The SCP, however, retained a covert organization that was not damaged in the sweep. Before further action could be taken against the party, the SCP launched a coup against Nimeiri. The coup occurred on July 19, 1971, when one of the plotters, Major Hashem al Atta, surprised Nimeiri and the NRCC meeting in the presidential palace and seized them along with a number of pro-Nimeiri officers. Atta named a seven-member revolutionary council, in which communists ranked prominently, to serve as the national government. Three days after the coup, however, loyal army units stormed the palace, rescued Nimeiri, and arrested Atta and his confederates. Nimeiri, who blamed the SCP for the coup, ordered the arrest of hundreds of communists and dissident military officers. The government subsequently executed some of these individuals and imprisoned many others.

Having survived the SCP-inspired coup, Nimeiri reaffirmed his commitment to establishing a socialist state. A provisional constitution, published in August 1971, described Sudan as a "socialist democracy" and provided for a presidential form of government to replace the NRCC. A plebiscite the following month elected Nimeiri to a six-year term as president.

===The Southern Problem===
The origins of the civil war in the south date back to the 1950s. On August 18, 1955, the Equatoria Corps, a military unit composed of southerners, mutinied at Torit. Rather than surrender to Sudanese government authorities, many mutineers disappeared into hiding with their weapons, marking the beginning of the first war in southern Sudan. By the late 1960s, the war had resulted in the deaths of about 500,000 people. Several hundred thousand more southerners hid in the forests or escaped to refugee camps in neighboring countries.

By 1969 the rebels had developed foreign contacts to obtain weapons and supplies. Israel, for example, trained Anyanya recruits and shipped weapons via Ethiopia and Uganda to the rebels. The Anyanya also purchased arms from Congolese rebels and international arms dealers with monies collected in the south and from among southern Sudanese exile communities in the Middle East, Western Europe, and North America. The rebels also captured arms, equipment, and supplies from government troops.

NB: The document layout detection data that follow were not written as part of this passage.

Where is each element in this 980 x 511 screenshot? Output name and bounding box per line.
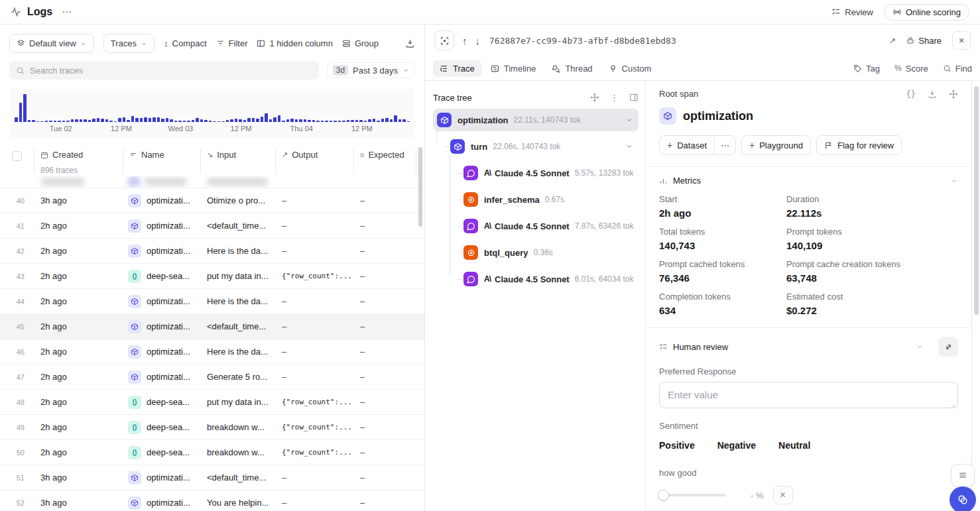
column-header-output[interactable]: ↗ Output bbox=[275, 150, 353, 160]
json-view-icon[interactable]: {} bbox=[906, 89, 916, 99]
sentiment-negative-button[interactable]: Negative bbox=[717, 440, 756, 451]
trace-tree-node-claude-4-5-sonnet[interactable]: A\Claude 4.5 Sonnet7.87s, 63426 tok bbox=[433, 215, 639, 237]
search-input[interactable] bbox=[30, 66, 312, 76]
floating-menu-button[interactable] bbox=[951, 464, 975, 486]
table-row[interactable]: 403h agooptimizati...Otimize o pro...–– bbox=[0, 188, 424, 213]
tab-timeline[interactable]: Timeline bbox=[484, 60, 543, 77]
trace-header: ↑ ↓ 762887e7-cc99-4b73-afbf-d8bde81ebd83… bbox=[425, 25, 980, 56]
table-row[interactable]: 412h agooptimizati...<default_time...–– bbox=[0, 213, 424, 239]
sentiment-positive-button[interactable]: Positive bbox=[659, 440, 695, 451]
views-icon bbox=[17, 39, 25, 48]
filter-button[interactable]: Filter bbox=[216, 38, 248, 48]
cell-output: – bbox=[275, 372, 353, 382]
score-button[interactable]: % Score bbox=[894, 64, 928, 74]
chevron-down-icon[interactable] bbox=[625, 116, 633, 124]
preferred-response-input[interactable] bbox=[659, 382, 958, 408]
sentiment-neutral-button[interactable]: Neutral bbox=[778, 440, 810, 451]
list-icon bbox=[129, 151, 137, 159]
prev-trace-arrow-icon[interactable]: ↑ bbox=[462, 35, 467, 46]
tab-thread[interactable]: Thread bbox=[545, 60, 599, 77]
table-row[interactable]: 462h agooptimizati...Here is the da...–– bbox=[0, 339, 424, 365]
human-review-section-header[interactable]: Human review bbox=[659, 337, 958, 357]
clear-score-button[interactable]: × bbox=[773, 486, 793, 504]
column-header-name[interactable]: Name bbox=[123, 150, 200, 160]
view-selector[interactable]: Default view bbox=[9, 34, 94, 53]
resize-grip-icon[interactable] bbox=[950, 403, 956, 409]
row-number: 52 bbox=[0, 499, 34, 507]
more-vertical-icon[interactable]: ⋮ bbox=[610, 93, 619, 103]
chevron-down-icon[interactable] bbox=[625, 142, 633, 150]
histogram-bars[interactable] bbox=[15, 93, 410, 122]
trace-tree-node-btql-query[interactable]: btql_query0.36s bbox=[433, 241, 639, 264]
row-number: 48 bbox=[0, 398, 34, 406]
table-row[interactable]: 432h ago()deep-sea...put my data in...{"… bbox=[0, 264, 424, 289]
table-row[interactable]: 452h agooptimizati...<default_time...–– bbox=[0, 314, 424, 339]
broadcast-icon bbox=[892, 7, 902, 17]
cell-name: ()deep-sea... bbox=[123, 446, 200, 459]
table-row[interactable]: 513h agooptimizati...<default_time...–– bbox=[0, 465, 424, 490]
trace-tree-node-optimization[interactable]: optimization22.11s, 140743 tok bbox=[433, 109, 639, 131]
table-row[interactable]: 422h agooptimizati...Here is the da...–– bbox=[0, 239, 424, 264]
dataset-more-button[interactable]: ⋯ bbox=[715, 135, 736, 155]
row-number: 46 bbox=[0, 348, 34, 356]
compact-label: Compact bbox=[172, 38, 207, 48]
add-to-dataset-button[interactable]: + Dataset bbox=[659, 135, 715, 155]
group-button[interactable]: Group bbox=[342, 38, 379, 48]
slider-handle[interactable] bbox=[658, 490, 669, 501]
next-trace-arrow-icon[interactable]: ↓ bbox=[475, 35, 481, 46]
trace-tree-node-turn[interactable]: turn22.06s, 140743 tok bbox=[433, 135, 639, 158]
trace-tree-node-claude-4-5-sonnet[interactable]: A\Claude 4.5 Sonnet6.01s, 64034 tok bbox=[433, 268, 639, 290]
column-header-input[interactable]: ↘ Input bbox=[200, 150, 275, 160]
open-in-new-icon[interactable]: ↗ bbox=[888, 36, 896, 46]
group-label: Group bbox=[355, 38, 379, 48]
time-range-selector[interactable]: 3d Past 3 days bbox=[327, 62, 415, 78]
right-scrollbar[interactable] bbox=[971, 81, 980, 511]
select-all-checkbox[interactable] bbox=[12, 151, 22, 161]
tab-custom[interactable]: Custom bbox=[602, 60, 658, 77]
find-button[interactable]: Find bbox=[943, 64, 972, 74]
compact-toggle[interactable]: ↕ Compact bbox=[164, 38, 207, 48]
tab-trace[interactable]: Trace bbox=[433, 60, 481, 77]
cell-input: Here is the da... bbox=[200, 246, 275, 256]
traces-selector[interactable]: Traces bbox=[103, 34, 154, 53]
add-to-playground-button[interactable]: + Playground bbox=[741, 135, 811, 155]
move-icon[interactable] bbox=[590, 93, 599, 102]
online-scoring-button[interactable]: Online scoring bbox=[884, 4, 969, 21]
focus-trace-button[interactable] bbox=[434, 30, 454, 50]
close-panel-button[interactable]: × bbox=[952, 31, 971, 50]
panel-toggle-icon[interactable] bbox=[629, 93, 639, 102]
how-good-slider[interactable] bbox=[659, 494, 725, 496]
row-number: 45 bbox=[0, 323, 34, 331]
table-row[interactable]: 442h agooptimizati...Here is the da...–– bbox=[0, 289, 424, 314]
move-icon[interactable] bbox=[949, 89, 958, 99]
left-scrollbar-thumb[interactable] bbox=[418, 147, 422, 227]
metrics-grid: Start2h agoDuration22.112sTotal tokens14… bbox=[659, 194, 958, 316]
assistant-fab-button[interactable] bbox=[949, 486, 976, 511]
range-badge: 3d bbox=[333, 65, 348, 76]
tag-button[interactable]: Tag bbox=[853, 64, 880, 74]
table-row[interactable]: 523h agooptimizati...You are helpin...–– bbox=[0, 490, 424, 511]
table-row[interactable]: 502h ago()deep-sea...breakdown w...{"row… bbox=[0, 440, 424, 465]
trace-tree-node-infer-schema[interactable]: infer_schema0.67s bbox=[433, 188, 639, 211]
share-button[interactable]: Share bbox=[906, 36, 942, 46]
metrics-section-header[interactable]: Metrics bbox=[659, 176, 958, 186]
table-row[interactable]: 492h ago()deep-sea...breakdown w...{"row… bbox=[0, 415, 424, 440]
review-button[interactable]: Review bbox=[831, 7, 873, 17]
hidden-columns-button[interactable]: 1 hidden column bbox=[257, 38, 332, 48]
close-icon: × bbox=[780, 489, 786, 501]
table-row[interactable]: 472h agooptimizati...Generate 5 ro...–– bbox=[0, 365, 424, 390]
cube-icon bbox=[128, 245, 141, 258]
trace-tree-node-claude-4-5-sonnet[interactable]: A\Claude 4.5 Sonnet5.57s, 13283 tok bbox=[433, 162, 639, 184]
table-row[interactable]: 482h ago()deep-sea...put my data in...{"… bbox=[0, 390, 424, 415]
app-logo-pulse-icon bbox=[11, 7, 21, 17]
right-scrollbar-thumb[interactable] bbox=[974, 86, 979, 315]
cell-name: ()deep-sea... bbox=[123, 270, 200, 283]
column-header-expected[interactable]: = Expected bbox=[353, 150, 424, 160]
expand-review-button[interactable] bbox=[938, 337, 958, 357]
flag-for-review-button[interactable]: Flag for review bbox=[816, 135, 902, 155]
bar-chart-icon bbox=[659, 176, 668, 185]
column-header-created[interactable]: Created bbox=[34, 150, 123, 160]
download-icon[interactable] bbox=[405, 38, 415, 48]
page-menu-icon[interactable]: ⋯ bbox=[62, 6, 72, 18]
download-icon[interactable] bbox=[928, 89, 937, 99]
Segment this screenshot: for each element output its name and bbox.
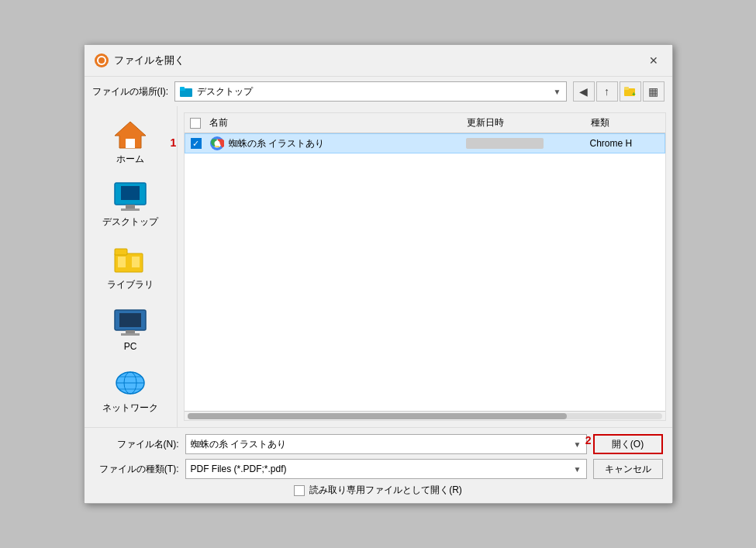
toolbar-buttons: ◀ ↑ + ▦	[573, 81, 665, 102]
file-date	[466, 138, 544, 149]
folder-icon	[180, 86, 192, 97]
file-list: 名前 更新日時 種類 1 ✓	[184, 112, 666, 421]
desktop-icon	[112, 181, 149, 212]
dialog-title: ファイルを開く	[114, 53, 185, 67]
filetype-row: ファイルの種類(T): PDF Files (*.PDF;*.pdf) ▼ キャ…	[94, 459, 663, 479]
title-bar-left: ファイルを開く	[94, 53, 185, 68]
file-list-body	[185, 153, 665, 411]
svg-rect-22	[121, 333, 140, 336]
file-checkbox[interactable]: ✓	[191, 138, 202, 149]
svg-point-30	[214, 141, 219, 146]
svg-rect-17	[132, 257, 140, 267]
back-button[interactable]: ◀	[573, 81, 595, 102]
sidebar-item-library[interactable]: ライブラリ	[85, 238, 177, 298]
readonly-checkbox[interactable]	[294, 485, 305, 496]
svg-rect-20	[119, 313, 141, 327]
open-button[interactable]: 開く(O)	[593, 434, 663, 454]
up-icon: ↑	[604, 85, 609, 98]
svg-rect-16	[115, 249, 127, 255]
filetype-input[interactable]: PDF Files (*.PDF;*.pdf) ▼	[185, 459, 587, 479]
svg-text:+: +	[632, 91, 636, 97]
new-folder-icon: +	[624, 86, 637, 97]
svg-rect-13	[126, 205, 135, 209]
svg-point-2	[98, 57, 105, 64]
svg-rect-14	[121, 209, 140, 211]
filetype-dropdown-arrow: ▼	[574, 465, 582, 474]
sidebar-item-network-label: ネットワーク	[102, 402, 158, 415]
file-type-cell: Chrome H	[587, 138, 665, 149]
header-name: 名前	[206, 116, 464, 129]
file-open-dialog: ファイルを開く ✕ ファイルの場所(I): デスクトップ ▼ ◀ ↑	[84, 44, 673, 504]
main-content: ホーム デスクトップ	[85, 106, 672, 427]
app-icon	[94, 53, 109, 68]
location-text: デスクトップ	[197, 85, 548, 98]
header-checkbox[interactable]	[190, 118, 201, 129]
toolbar: ファイルの場所(I): デスクトップ ▼ ◀ ↑ +	[85, 77, 672, 106]
table-row[interactable]: ✓ 蜘蛛の糸 イラストあり	[185, 133, 665, 153]
svg-rect-10	[126, 139, 135, 148]
sidebar-item-library-label: ライブラリ	[107, 278, 154, 291]
step2-label: 2	[585, 434, 592, 446]
location-label: ファイルの場所(I):	[92, 85, 169, 98]
file-name-cell: 蜘蛛の糸 イラストあり	[207, 136, 463, 150]
up-button[interactable]: ↑	[596, 81, 618, 102]
scrollbar-track	[188, 413, 662, 419]
filetype-value: PDF Files (*.PDF;*.pdf)	[191, 464, 287, 474]
view-button[interactable]: ▦	[643, 81, 665, 102]
library-icon	[112, 244, 149, 275]
step1-container: 1 ✓	[185, 133, 665, 153]
horizontal-scrollbar[interactable]	[185, 411, 665, 420]
readonly-label: 読み取り専用ファイルとして開く(R)	[309, 484, 462, 497]
svg-rect-5	[180, 87, 185, 90]
sidebar-item-home[interactable]: ホーム	[85, 112, 177, 172]
back-icon: ◀	[579, 85, 588, 98]
step1-label: 1	[171, 136, 177, 149]
sidebar-item-pc[interactable]: PC	[85, 301, 177, 358]
sidebar-item-desktop[interactable]: デスクトップ	[85, 175, 177, 235]
header-type: 種類	[588, 116, 665, 129]
file-list-header: 名前 更新日時 種類	[185, 113, 665, 133]
filename-row: ファイル名(N): 蜘蛛の糸 イラストあり ▼ 開く(O)	[94, 434, 663, 454]
file-checkbox-cell: ✓	[185, 138, 207, 149]
file-name: 蜘蛛の糸 イラストあり	[229, 137, 324, 150]
sidebar: ホーム デスクトップ	[85, 106, 178, 427]
view-icon: ▦	[648, 85, 658, 98]
svg-rect-7	[624, 87, 629, 90]
readonly-row: 読み取り専用ファイルとして開く(R)	[94, 484, 663, 497]
filename-value: 蜘蛛の糸 イラストあり	[191, 438, 286, 451]
svg-rect-12	[121, 186, 140, 200]
bottom-area: 2 ファイル名(N): 蜘蛛の糸 イラストあり ▼ 開く(O) ファイルの種類(…	[85, 427, 672, 503]
home-icon	[112, 119, 149, 150]
sidebar-item-network[interactable]: ネットワーク	[85, 361, 177, 421]
svg-rect-18	[118, 257, 126, 267]
title-bar: ファイルを開く ✕	[85, 45, 672, 77]
chevron-down-icon: ▼	[554, 88, 561, 96]
location-dropdown[interactable]: デスクトップ ▼	[174, 81, 566, 102]
filetype-label: ファイルの種類(T):	[94, 463, 179, 476]
svg-rect-21	[126, 330, 135, 333]
scrollbar-thumb	[188, 413, 568, 419]
file-list-area: 名前 更新日時 種類 1 ✓	[178, 106, 672, 427]
filename-label: ファイル名(N):	[94, 438, 179, 451]
file-date-cell	[463, 138, 587, 149]
header-date: 更新日時	[464, 116, 588, 129]
sidebar-item-desktop-label: デスクトップ	[102, 215, 158, 229]
pc-icon	[112, 307, 149, 338]
network-icon	[112, 367, 149, 398]
sidebar-item-home-label: ホーム	[116, 153, 144, 166]
sidebar-item-pc-label: PC	[124, 341, 137, 352]
filename-dropdown-arrow: ▼	[574, 440, 582, 449]
chrome-icon	[210, 136, 224, 150]
cancel-button[interactable]: キャンセル	[593, 459, 663, 479]
header-check	[185, 116, 206, 129]
close-button[interactable]: ✕	[644, 51, 663, 70]
new-folder-button[interactable]: +	[620, 81, 641, 102]
filename-input[interactable]: 蜘蛛の糸 イラストあり ▼	[185, 434, 587, 454]
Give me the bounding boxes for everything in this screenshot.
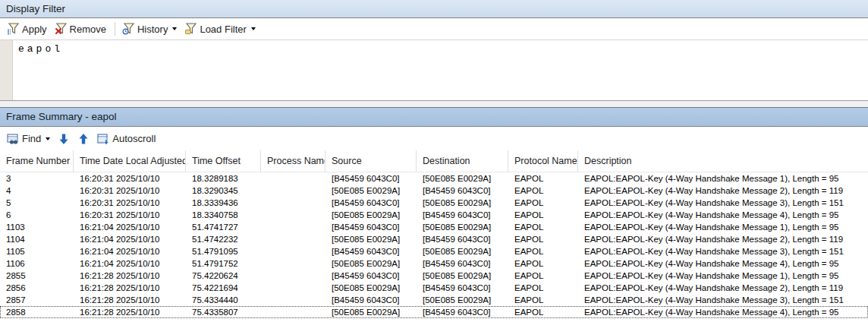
table-row[interactable]: 110616:21:04 2025/10/1051.4791752[50E085… (0, 257, 868, 270)
cell-process-name (261, 257, 326, 270)
cell-destination: [B45459 6043C0] (417, 209, 508, 221)
cell-destination: [B45459 6043C0] (417, 282, 508, 294)
cell-source: [50E085 E0029A] (326, 257, 417, 270)
cell-destination: [B45459 6043C0] (417, 306, 508, 318)
cell-description: EAPOL:EAPOL-Key (4-Way Handshake Message… (578, 257, 868, 270)
column-header-destination[interactable]: Destination (417, 150, 508, 172)
cell-time-offset: 18.3290345 (186, 185, 261, 197)
table-row[interactable]: 110316:21:04 2025/10/1051.4741727[B45459… (0, 221, 868, 233)
cell-destination: [50E085 E0029A] (417, 294, 508, 306)
apply-filter-button[interactable]: Apply (4, 21, 52, 36)
column-header-process-name[interactable]: Process Name (261, 150, 326, 172)
cell-time-offset: 75.4220624 (186, 270, 261, 282)
pane-splitter[interactable] (0, 101, 868, 107)
cell-description: EAPOL:EAPOL-Key (4-Way Handshake Message… (578, 185, 868, 197)
table-row[interactable]: 110516:21:04 2025/10/1051.4791095[B45459… (0, 245, 868, 257)
apply-filter-icon (7, 23, 19, 35)
filter-history-icon (122, 23, 134, 35)
cell-source: [B45459 6043C0] (326, 172, 417, 185)
filter-editor[interactable]: eapol (0, 40, 868, 101)
column-header-frame-number[interactable]: Frame Number (0, 150, 74, 172)
table-row[interactable]: 416:20:31 2025/10/1018.3290345[50E085 E0… (0, 185, 868, 197)
cell-source: [50E085 E0029A] (326, 209, 417, 221)
cell-destination: [50E085 E0029A] (417, 172, 508, 185)
column-header-time-date-local-adjusted[interactable]: Time Date Local Adjusted (74, 150, 186, 172)
cell-protocol-name: EAPOL (508, 221, 578, 233)
display-filter-toolbar: Apply Remove History (0, 18, 868, 40)
frame-summary-title-label: Frame Summary - eapol (6, 111, 117, 122)
cell-time-offset: 18.3289183 (186, 172, 261, 185)
load-filter-icon (184, 23, 197, 35)
table-header-row: Frame NumberTime Date Local AdjustedTime… (0, 150, 868, 172)
frame-summary-toolbar: Find Autoscroll (0, 127, 868, 150)
cell-source: [50E085 E0029A] (326, 185, 417, 197)
cell-description: EAPOL:EAPOL-Key (4-Way Handshake Message… (578, 270, 868, 282)
table-row[interactable]: 285616:21:28 2025/10/1075.4221694[50E085… (0, 282, 868, 294)
cell-frame-number: 2857 (0, 294, 74, 306)
cell-description: EAPOL:EAPOL-Key (4-Way Handshake Message… (578, 245, 868, 257)
cell-process-name (261, 294, 326, 306)
cell-description: EAPOL:EAPOL-Key (4-Way Handshake Message… (578, 209, 868, 221)
filter-expression-text[interactable]: eapol (13, 40, 868, 100)
cell-protocol-name: EAPOL (508, 172, 578, 185)
remove-filter-button[interactable]: Remove (52, 21, 111, 36)
cell-time-date-local-adjusted: 16:21:04 2025/10/10 (74, 245, 186, 257)
cell-source: [B45459 6043C0] (326, 245, 417, 257)
cell-time-date-local-adjusted: 16:20:31 2025/10/10 (74, 209, 186, 221)
column-header-description[interactable]: Description (578, 150, 868, 172)
filter-history-button[interactable]: History (119, 21, 181, 36)
cell-frame-number: 1105 (0, 245, 74, 257)
cell-frame-number: 2858 (0, 306, 74, 318)
table-row[interactable]: 516:20:31 2025/10/1018.3339436[B45459 60… (0, 197, 868, 209)
cell-process-name (261, 185, 326, 197)
cell-process-name (261, 270, 326, 282)
load-filter-button[interactable]: Load Filter (181, 21, 259, 36)
chevron-down-icon (172, 27, 177, 30)
cell-time-date-local-adjusted: 16:20:31 2025/10/10 (74, 185, 186, 197)
cell-source: [B45459 6043C0] (326, 270, 417, 282)
table-row[interactable]: 316:20:31 2025/10/1018.3289183[B45459 60… (0, 172, 868, 185)
cell-process-name (261, 209, 326, 221)
find-next-button[interactable] (55, 131, 74, 147)
cell-source: [B45459 6043C0] (326, 294, 417, 306)
cell-time-date-local-adjusted: 16:21:04 2025/10/10 (74, 257, 186, 270)
cell-protocol-name: EAPOL (508, 245, 578, 257)
table-row[interactable]: 285516:21:28 2025/10/1075.4220624[B45459… (0, 270, 868, 282)
cell-frame-number: 3 (0, 172, 74, 185)
autoscroll-label: Autoscroll (112, 133, 156, 144)
load-filter-label: Load Filter (200, 24, 246, 35)
cell-time-date-local-adjusted: 16:21:04 2025/10/10 (74, 233, 186, 245)
column-header-source[interactable]: Source (326, 150, 417, 172)
table-row[interactable]: 616:20:31 2025/10/1018.3340758[50E085 E0… (0, 209, 868, 221)
chevron-down-icon (251, 27, 256, 30)
cell-source: [50E085 E0029A] (326, 282, 417, 294)
next-frame-icon (58, 133, 70, 145)
frame-summary-grid: Frame NumberTime Date Local AdjustedTime… (0, 150, 868, 322)
cell-frame-number: 5 (0, 197, 74, 209)
table-row[interactable]: 285816:21:28 2025/10/1075.4335807[50E085… (0, 306, 868, 318)
table-row[interactable]: 285716:21:28 2025/10/1075.4334440[B45459… (0, 294, 868, 306)
cell-destination: [50E085 E0029A] (417, 245, 508, 257)
cell-process-name (261, 306, 326, 318)
toolbar-separator (115, 22, 115, 36)
cell-frame-number: 1104 (0, 233, 74, 245)
network-monitor-window: Display Filter Apply Remove (0, 0, 868, 322)
cell-destination: [B45459 6043C0] (417, 257, 508, 270)
cell-description: EAPOL:EAPOL-Key (4-Way Handshake Message… (578, 233, 868, 245)
cell-time-offset: 51.4742232 (186, 233, 261, 245)
cell-source: [50E085 E0029A] (326, 233, 417, 245)
cell-protocol-name: EAPOL (508, 185, 578, 197)
cell-frame-number: 4 (0, 185, 74, 197)
cell-destination: [50E085 E0029A] (417, 270, 508, 282)
find-button[interactable]: Find (4, 131, 55, 147)
autoscroll-button[interactable]: Autoscroll (94, 131, 160, 147)
column-header-protocol-name[interactable]: Protocol Name (508, 150, 578, 172)
cell-description: EAPOL:EAPOL-Key (4-Way Handshake Message… (578, 221, 868, 233)
find-previous-button[interactable] (74, 131, 94, 147)
cell-time-date-local-adjusted: 16:20:31 2025/10/10 (74, 172, 186, 185)
cell-time-offset: 75.4335807 (186, 306, 261, 318)
cell-time-offset: 51.4741727 (186, 221, 261, 233)
column-header-time-offset[interactable]: Time Offset (186, 150, 261, 172)
cell-process-name (261, 233, 326, 245)
table-row[interactable]: 110416:21:04 2025/10/1051.4742232[50E085… (0, 233, 868, 245)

Militarily, the Anyanya controlled much of the southern countryside while government forces occupied the region's major towns. The guerrillas operated at will from remote camps. However, rebel units were too small and scattered to be highly effective in any single area. Estimates of Anyanya personnel strength ranged from 5,000 to 10,000.

Government operations against the rebels declined after the 1969 coup. However, when negotiations failed to result in a settlement, Khartoum increased troop strength in the south to about 12,000 in 1969, and intensified military activity throughout the region. Although the Soviet Union had concluded a US$100 million to US$150 million arms agreement with Sudan in August 1968, which included T-55 tanks, armored personnel carriers, and aircraft, the nation failed to deliver any equipment to Khartoum by May 1969. During this period, Sudan obtained some Soviet-manufactured weapons from Egypt, most of which went to the Sudanese air force. By the end of 1969, however, the Soviet Union had shipped unknown quantities of 85mm antiaircraft guns, sixteen MiG-21s, and five AN-24 transport aircraft. Over the next two years, the Soviet Union delivered an impressive array of equipment to Sudan, including T-54 and T-55 tanks; and BTR-40 and BTR-152 light armored vehicles.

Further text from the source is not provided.